* Supplied material *
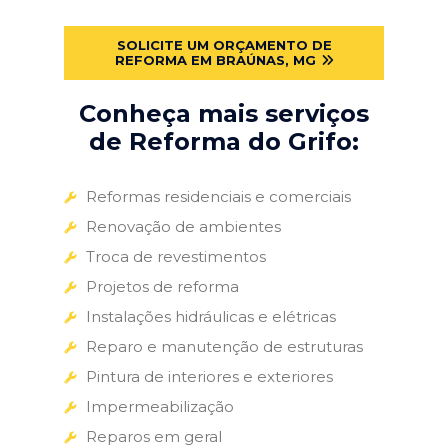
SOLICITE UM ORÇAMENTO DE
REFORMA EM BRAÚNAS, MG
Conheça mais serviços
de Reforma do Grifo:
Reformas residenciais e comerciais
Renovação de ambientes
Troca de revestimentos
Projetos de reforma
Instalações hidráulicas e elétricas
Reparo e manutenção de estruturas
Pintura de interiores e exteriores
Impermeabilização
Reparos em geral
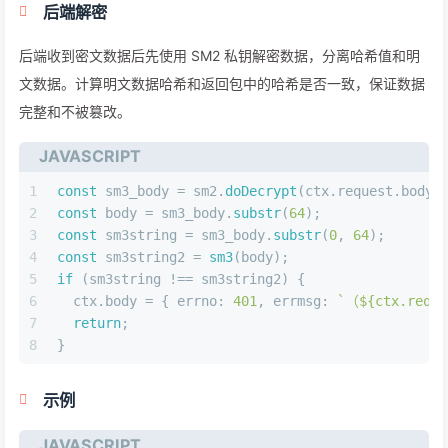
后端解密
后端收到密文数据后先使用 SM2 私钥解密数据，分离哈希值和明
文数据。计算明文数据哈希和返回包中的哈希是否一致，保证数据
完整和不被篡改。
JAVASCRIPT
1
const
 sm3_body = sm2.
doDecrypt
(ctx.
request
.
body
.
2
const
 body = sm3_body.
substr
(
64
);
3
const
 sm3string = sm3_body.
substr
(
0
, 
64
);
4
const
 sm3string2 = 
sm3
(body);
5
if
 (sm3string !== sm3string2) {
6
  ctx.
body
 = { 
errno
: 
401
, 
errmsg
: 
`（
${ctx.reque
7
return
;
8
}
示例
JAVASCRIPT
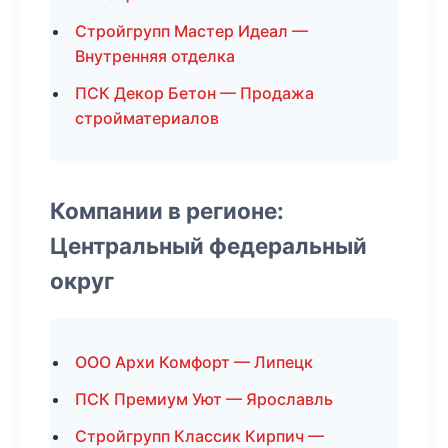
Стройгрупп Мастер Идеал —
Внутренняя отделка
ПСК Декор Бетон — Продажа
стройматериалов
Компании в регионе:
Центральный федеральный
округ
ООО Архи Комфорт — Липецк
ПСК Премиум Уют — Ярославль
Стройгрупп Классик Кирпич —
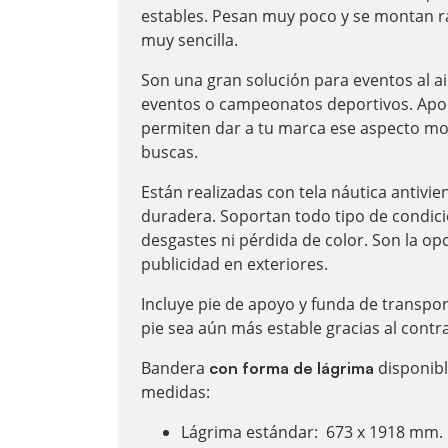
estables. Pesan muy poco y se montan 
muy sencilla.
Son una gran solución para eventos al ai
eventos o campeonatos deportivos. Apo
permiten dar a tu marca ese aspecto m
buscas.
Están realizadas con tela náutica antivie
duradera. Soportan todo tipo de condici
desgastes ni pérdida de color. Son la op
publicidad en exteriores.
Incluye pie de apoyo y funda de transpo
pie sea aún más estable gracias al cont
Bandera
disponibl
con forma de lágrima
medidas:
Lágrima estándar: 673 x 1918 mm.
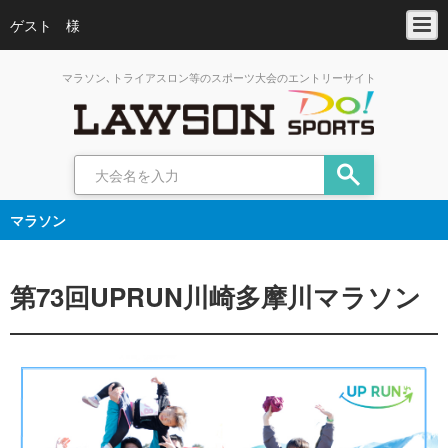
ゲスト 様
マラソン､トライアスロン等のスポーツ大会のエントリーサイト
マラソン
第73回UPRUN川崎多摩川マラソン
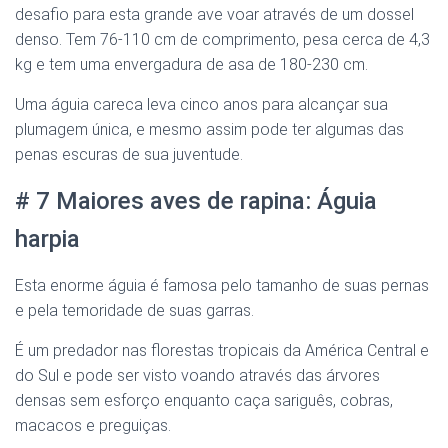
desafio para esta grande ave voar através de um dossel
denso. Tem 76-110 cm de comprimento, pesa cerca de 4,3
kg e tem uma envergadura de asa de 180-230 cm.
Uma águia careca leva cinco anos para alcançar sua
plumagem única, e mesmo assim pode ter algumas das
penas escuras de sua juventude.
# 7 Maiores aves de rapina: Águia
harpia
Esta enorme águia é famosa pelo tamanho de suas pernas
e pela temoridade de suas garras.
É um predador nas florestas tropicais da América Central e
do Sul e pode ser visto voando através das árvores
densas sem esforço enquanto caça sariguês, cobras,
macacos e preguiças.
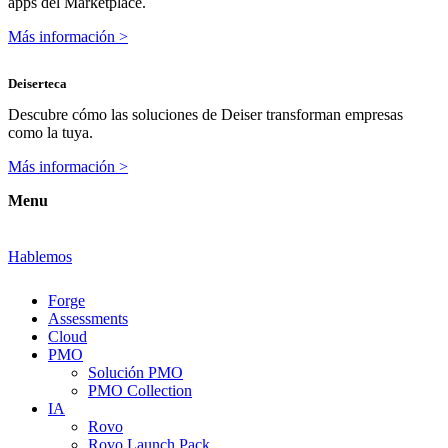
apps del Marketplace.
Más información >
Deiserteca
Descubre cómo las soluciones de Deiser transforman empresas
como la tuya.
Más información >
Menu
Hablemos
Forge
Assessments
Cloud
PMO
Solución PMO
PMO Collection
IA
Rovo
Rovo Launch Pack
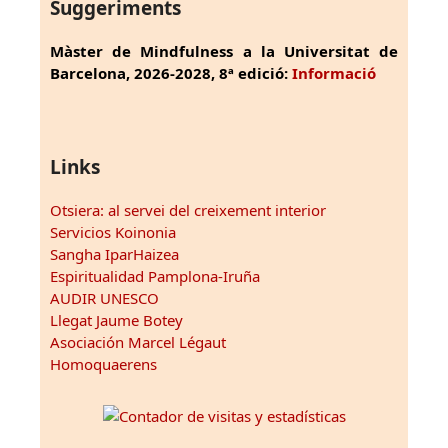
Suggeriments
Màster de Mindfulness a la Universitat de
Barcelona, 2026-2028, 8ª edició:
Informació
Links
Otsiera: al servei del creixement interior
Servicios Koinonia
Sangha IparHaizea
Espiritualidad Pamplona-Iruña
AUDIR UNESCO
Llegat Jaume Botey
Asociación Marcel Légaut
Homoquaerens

...

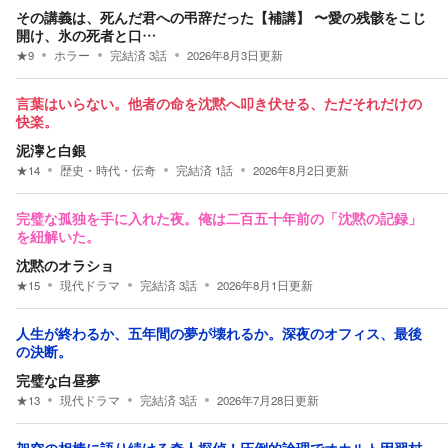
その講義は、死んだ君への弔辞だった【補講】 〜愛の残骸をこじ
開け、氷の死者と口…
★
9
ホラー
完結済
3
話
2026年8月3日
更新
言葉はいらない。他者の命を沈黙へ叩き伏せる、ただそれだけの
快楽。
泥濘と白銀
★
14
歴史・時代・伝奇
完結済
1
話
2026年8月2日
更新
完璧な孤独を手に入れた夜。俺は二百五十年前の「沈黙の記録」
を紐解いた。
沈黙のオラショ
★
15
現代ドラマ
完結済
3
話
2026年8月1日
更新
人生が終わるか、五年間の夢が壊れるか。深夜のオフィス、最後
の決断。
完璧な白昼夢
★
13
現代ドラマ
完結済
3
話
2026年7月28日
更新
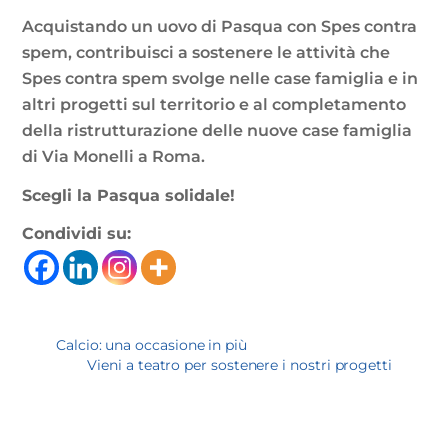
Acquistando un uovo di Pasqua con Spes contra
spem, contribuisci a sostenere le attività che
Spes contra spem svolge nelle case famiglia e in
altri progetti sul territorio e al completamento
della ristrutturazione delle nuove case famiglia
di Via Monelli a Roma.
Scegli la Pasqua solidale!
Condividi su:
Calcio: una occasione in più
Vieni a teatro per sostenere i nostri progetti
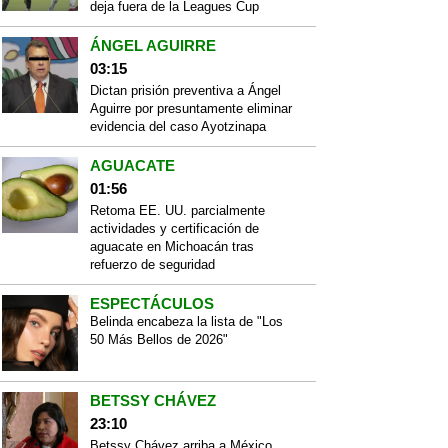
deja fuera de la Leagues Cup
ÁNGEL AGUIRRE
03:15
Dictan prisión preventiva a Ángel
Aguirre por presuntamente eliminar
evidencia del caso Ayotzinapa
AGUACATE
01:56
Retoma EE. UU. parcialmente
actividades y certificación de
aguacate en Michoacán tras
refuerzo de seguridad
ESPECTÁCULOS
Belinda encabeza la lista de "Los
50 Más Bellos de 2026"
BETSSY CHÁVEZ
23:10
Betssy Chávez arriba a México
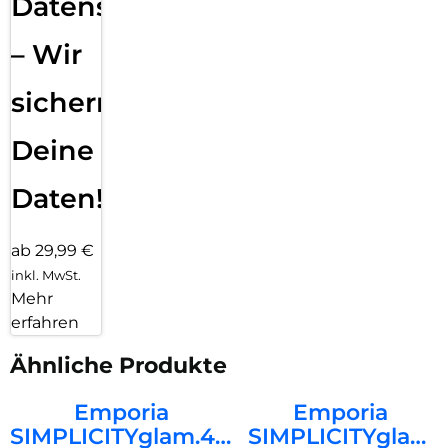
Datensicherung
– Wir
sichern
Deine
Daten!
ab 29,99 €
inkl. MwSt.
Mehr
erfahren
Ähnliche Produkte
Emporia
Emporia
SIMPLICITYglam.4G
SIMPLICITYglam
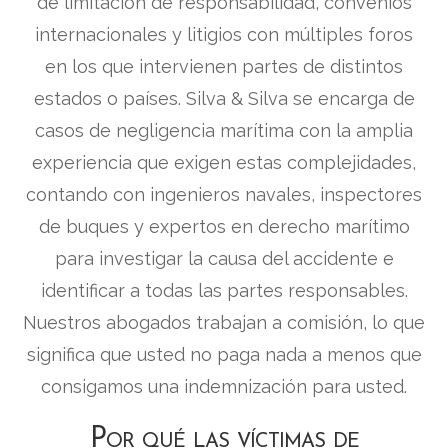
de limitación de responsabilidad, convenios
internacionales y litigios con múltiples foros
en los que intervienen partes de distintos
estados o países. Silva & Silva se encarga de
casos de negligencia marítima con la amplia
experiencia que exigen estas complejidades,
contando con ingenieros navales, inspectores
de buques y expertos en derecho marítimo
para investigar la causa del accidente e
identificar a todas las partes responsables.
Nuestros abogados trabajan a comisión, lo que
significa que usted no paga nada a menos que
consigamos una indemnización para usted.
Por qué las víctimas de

==

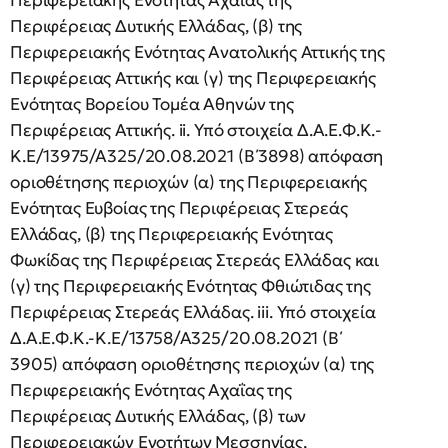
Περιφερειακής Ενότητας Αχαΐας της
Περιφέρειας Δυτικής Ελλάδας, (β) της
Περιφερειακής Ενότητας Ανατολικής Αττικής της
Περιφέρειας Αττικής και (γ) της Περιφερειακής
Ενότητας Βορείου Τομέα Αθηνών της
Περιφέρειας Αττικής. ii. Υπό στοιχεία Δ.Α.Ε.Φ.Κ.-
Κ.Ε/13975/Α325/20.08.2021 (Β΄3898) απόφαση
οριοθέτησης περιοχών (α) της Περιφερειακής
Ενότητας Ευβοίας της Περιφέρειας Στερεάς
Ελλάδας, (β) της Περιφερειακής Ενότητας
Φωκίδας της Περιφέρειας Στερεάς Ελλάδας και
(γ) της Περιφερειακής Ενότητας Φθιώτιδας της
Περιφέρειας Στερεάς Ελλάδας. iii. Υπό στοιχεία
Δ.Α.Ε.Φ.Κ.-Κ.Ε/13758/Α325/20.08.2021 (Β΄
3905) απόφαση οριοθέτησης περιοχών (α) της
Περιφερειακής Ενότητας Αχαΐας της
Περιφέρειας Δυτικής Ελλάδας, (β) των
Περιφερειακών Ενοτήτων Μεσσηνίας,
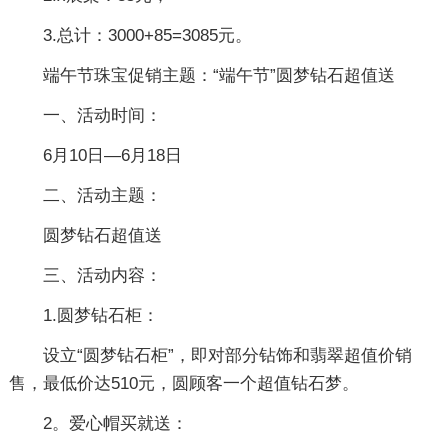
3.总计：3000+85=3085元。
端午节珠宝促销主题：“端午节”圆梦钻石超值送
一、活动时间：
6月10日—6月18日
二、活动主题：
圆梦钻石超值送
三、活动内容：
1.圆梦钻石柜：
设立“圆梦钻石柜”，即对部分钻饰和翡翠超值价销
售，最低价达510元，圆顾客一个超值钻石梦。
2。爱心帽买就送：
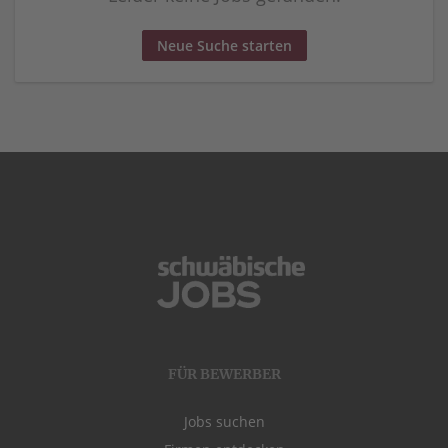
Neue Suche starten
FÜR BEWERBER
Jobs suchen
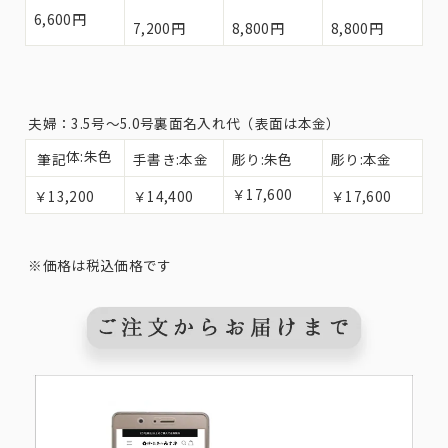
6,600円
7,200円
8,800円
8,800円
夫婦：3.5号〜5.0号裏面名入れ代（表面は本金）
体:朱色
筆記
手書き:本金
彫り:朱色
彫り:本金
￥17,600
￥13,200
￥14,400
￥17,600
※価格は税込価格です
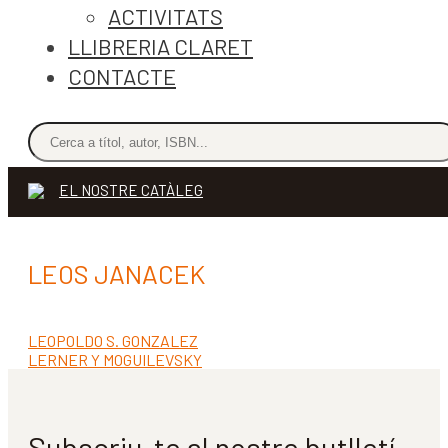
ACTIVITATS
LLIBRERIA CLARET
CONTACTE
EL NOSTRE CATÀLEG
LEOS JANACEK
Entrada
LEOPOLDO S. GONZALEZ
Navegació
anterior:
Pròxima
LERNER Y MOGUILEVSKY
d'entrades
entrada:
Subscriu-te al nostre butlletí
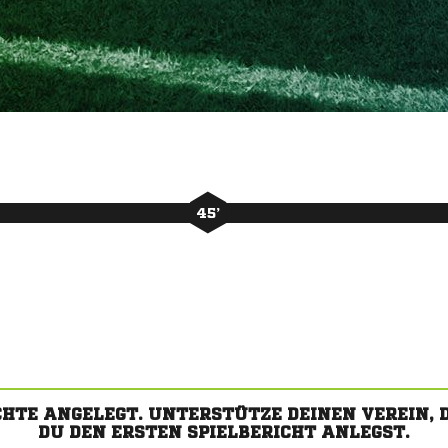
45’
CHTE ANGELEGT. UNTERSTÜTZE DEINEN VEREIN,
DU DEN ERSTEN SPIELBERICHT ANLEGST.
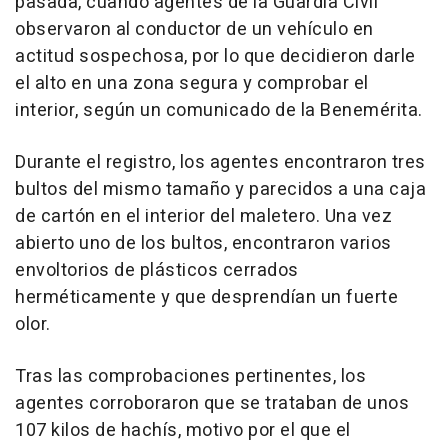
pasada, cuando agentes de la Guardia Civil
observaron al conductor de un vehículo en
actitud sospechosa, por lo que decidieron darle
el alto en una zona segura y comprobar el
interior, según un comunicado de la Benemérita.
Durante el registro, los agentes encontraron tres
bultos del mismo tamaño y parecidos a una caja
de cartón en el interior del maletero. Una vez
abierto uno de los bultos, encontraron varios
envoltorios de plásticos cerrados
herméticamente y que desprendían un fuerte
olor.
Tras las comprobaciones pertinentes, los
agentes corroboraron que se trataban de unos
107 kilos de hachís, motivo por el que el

* Work instructions *
Reproduce, word for word, only the lines in the records above from the line with "SOLICITE UM ORÇAMENTO DE" through the line with "(sm3string !== sm3string2)", including both ends; omit the pictures.

* Answer *
SOLICITE UM ORÇAMENTO DE
REFORMA EM BRAÚNAS, MG
Conheça mais serviços
de Reforma do Grifo:
Reformas residenciais e comerciais
Renovação de ambientes
Troca de revestimentos
Projetos de reforma
Instalações hidráulicas e elétricas
Reparo e manutenção de estruturas
Pintura de interiores e exteriores
Impermeabilização
Reparos em geral
后端解密
后端收到密文数据后先使用 SM2 私钥解密数据，分离哈希值和明
文数据。计算明文数据哈希和返回包中的哈希是否一致，保证数据
完整和不被篡改。
JAVASCRIPT
1
const
 sm3_body = sm2.
doDecrypt
(ctx.
request
.
body
.
2
const
 body = sm3_body.
substr
(
64
);
3
const
 sm3string = sm3_body.
substr
(
0
, 
64
);
4
const
 sm3string2 = 
sm3
(body);
5
if
 (sm3string !== sm3string2) {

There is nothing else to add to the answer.